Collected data
----------------------------------------

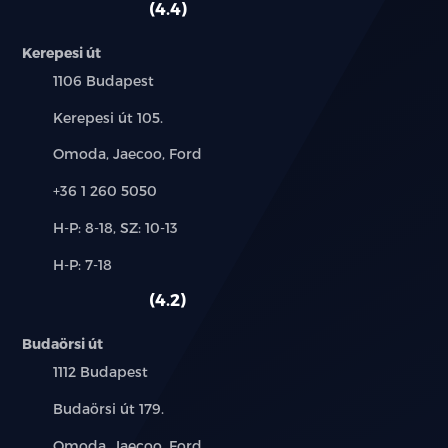
4.4
Kerepesi út
Település:
1106 Budapest
Cím:
Kerepesi út 105.
Márkák:
Omoda, Jaecoo, Ford
Telefon:
+36 1 260 5050
Új-
H-P: 8-18, SZ: 10-13
és
Alkatrész,
H-P: 7-18
használt
szerviz:
autó:
4.2
Budaörsi út
Település:
1112 Budapest
Cím:
Budaörsi út 179.
Márkák:
Omoda, Jaecoo, Ford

----------------------------------------

**WHAT YOU NEED TO DO**. Exactly the lines from the one containing "Kerepesi út 105." to the final line of the data, both included, should be printed, and nothing more.

**EXERCISE ANSWER**.
Kerepesi út 105.
Márkák:
Omoda, Jaecoo, Ford
Telefon:
+36 1 260 5050
Új-
H-P: 8-18, SZ: 10-13
és
Alkatrész,
H-P: 7-18
használt
szerviz:
autó:
4.2
Budaörsi út
Település:
1112 Budapest
Cím:
Budaörsi út 179.
Márkák:
Omoda, Jaecoo, Ford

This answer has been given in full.